### TASK GOAL
Whenever the word "wmówić" turns up in a line of the data below, copy that line.

### RECORDS FOR THIS TASK
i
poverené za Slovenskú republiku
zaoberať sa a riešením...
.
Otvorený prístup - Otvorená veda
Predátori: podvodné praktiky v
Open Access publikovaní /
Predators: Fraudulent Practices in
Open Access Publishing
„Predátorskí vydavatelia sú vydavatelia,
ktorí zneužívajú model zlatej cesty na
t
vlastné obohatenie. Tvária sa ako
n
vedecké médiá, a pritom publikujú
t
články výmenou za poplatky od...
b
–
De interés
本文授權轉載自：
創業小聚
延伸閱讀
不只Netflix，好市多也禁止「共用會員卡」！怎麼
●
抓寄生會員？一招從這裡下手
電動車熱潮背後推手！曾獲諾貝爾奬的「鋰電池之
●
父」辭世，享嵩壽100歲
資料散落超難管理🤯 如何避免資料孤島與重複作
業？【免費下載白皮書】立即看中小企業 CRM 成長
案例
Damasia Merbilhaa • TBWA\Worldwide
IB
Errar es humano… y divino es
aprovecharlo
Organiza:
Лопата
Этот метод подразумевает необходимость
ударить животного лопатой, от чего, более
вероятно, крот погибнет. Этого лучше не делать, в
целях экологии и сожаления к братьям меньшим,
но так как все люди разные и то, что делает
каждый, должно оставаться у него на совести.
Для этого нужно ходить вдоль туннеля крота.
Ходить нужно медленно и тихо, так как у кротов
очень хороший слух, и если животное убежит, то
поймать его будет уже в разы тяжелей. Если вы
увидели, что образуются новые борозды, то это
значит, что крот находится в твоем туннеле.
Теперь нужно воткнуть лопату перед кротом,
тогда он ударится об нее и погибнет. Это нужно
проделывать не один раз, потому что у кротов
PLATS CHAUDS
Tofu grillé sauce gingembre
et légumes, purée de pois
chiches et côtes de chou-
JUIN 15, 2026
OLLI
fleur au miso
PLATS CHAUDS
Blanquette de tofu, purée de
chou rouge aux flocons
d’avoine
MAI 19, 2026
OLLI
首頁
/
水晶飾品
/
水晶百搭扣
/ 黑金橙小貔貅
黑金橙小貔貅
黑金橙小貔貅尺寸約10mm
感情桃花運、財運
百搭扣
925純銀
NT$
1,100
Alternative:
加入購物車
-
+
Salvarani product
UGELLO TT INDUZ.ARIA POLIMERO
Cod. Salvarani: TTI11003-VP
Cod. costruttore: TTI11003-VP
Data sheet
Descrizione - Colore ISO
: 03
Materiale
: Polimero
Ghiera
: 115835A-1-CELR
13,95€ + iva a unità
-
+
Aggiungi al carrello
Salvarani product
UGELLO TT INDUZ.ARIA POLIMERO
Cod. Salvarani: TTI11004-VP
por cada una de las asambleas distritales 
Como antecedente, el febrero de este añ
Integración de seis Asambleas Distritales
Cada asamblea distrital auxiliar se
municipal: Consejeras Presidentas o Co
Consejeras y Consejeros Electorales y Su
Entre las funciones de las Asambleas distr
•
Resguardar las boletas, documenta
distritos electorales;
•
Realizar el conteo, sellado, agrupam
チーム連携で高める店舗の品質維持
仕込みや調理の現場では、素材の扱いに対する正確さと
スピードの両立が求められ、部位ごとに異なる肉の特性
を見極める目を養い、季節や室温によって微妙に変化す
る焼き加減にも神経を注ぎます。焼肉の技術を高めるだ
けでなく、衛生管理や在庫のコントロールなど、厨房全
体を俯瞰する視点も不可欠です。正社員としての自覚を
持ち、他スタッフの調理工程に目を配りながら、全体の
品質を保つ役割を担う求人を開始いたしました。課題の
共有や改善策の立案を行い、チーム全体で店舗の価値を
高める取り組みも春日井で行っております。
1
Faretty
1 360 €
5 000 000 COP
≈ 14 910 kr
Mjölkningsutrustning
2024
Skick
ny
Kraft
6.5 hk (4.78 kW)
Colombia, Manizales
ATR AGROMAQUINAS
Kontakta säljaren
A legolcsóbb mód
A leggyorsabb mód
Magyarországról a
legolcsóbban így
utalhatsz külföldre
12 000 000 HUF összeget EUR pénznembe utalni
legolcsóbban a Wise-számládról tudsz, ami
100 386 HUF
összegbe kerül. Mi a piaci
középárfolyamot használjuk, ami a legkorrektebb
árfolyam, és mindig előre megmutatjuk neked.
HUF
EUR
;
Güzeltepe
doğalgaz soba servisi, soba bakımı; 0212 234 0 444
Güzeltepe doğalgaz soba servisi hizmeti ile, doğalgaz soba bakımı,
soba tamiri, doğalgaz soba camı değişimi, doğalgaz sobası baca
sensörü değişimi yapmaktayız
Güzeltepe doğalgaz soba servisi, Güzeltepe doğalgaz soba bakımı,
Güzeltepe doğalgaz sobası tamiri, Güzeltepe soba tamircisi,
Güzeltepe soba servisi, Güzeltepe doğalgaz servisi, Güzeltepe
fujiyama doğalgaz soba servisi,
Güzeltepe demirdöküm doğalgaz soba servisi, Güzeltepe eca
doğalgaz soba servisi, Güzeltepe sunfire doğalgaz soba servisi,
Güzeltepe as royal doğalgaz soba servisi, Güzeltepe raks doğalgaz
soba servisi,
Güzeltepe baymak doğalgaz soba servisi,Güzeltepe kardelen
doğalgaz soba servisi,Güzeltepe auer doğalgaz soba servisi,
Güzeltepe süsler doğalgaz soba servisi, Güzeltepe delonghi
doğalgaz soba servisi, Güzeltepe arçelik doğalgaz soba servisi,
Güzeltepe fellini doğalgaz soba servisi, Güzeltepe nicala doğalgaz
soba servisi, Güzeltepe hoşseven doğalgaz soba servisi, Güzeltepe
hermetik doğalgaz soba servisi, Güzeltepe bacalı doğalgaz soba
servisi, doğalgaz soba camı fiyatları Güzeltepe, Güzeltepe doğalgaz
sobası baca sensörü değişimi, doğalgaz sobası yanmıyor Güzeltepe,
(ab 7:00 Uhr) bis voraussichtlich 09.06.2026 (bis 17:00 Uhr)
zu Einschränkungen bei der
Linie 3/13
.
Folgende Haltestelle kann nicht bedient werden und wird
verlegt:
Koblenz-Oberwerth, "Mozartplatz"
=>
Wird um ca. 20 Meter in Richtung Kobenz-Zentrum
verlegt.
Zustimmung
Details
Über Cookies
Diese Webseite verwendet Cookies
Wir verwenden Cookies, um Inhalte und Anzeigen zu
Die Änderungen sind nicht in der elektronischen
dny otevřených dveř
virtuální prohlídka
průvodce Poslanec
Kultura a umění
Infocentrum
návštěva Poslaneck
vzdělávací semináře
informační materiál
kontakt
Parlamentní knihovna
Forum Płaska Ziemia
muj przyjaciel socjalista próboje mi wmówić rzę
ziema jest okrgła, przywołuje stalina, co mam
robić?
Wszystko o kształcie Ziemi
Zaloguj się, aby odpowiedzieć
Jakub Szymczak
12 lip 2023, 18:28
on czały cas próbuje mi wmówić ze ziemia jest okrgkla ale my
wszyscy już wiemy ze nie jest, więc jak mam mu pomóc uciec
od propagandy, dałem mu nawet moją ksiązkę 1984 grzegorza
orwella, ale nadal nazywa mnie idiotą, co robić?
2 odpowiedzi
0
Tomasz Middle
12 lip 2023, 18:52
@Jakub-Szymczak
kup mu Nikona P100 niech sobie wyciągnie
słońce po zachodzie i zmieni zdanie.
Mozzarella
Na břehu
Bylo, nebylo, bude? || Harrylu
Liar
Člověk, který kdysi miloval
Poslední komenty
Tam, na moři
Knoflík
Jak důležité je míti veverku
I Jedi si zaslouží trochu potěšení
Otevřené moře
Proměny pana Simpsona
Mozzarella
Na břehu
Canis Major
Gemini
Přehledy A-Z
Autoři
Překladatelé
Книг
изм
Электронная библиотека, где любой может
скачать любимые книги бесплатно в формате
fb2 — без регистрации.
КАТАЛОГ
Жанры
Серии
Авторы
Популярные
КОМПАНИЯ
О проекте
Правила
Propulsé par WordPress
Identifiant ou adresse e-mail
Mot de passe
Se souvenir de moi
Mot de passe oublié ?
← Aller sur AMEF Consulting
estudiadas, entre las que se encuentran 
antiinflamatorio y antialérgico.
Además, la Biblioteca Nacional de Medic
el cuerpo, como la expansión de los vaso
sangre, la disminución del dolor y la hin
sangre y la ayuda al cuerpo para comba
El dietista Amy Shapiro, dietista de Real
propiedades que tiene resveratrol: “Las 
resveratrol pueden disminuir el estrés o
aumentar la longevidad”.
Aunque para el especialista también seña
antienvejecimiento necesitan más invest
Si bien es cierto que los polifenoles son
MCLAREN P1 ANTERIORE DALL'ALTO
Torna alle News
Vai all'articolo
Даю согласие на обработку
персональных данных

### SOLUTION
muj przyjaciel socjalista próboje mi wmówić rzę
on czały cas próbuje mi wmówić ze ziemia jest okrgkla ale my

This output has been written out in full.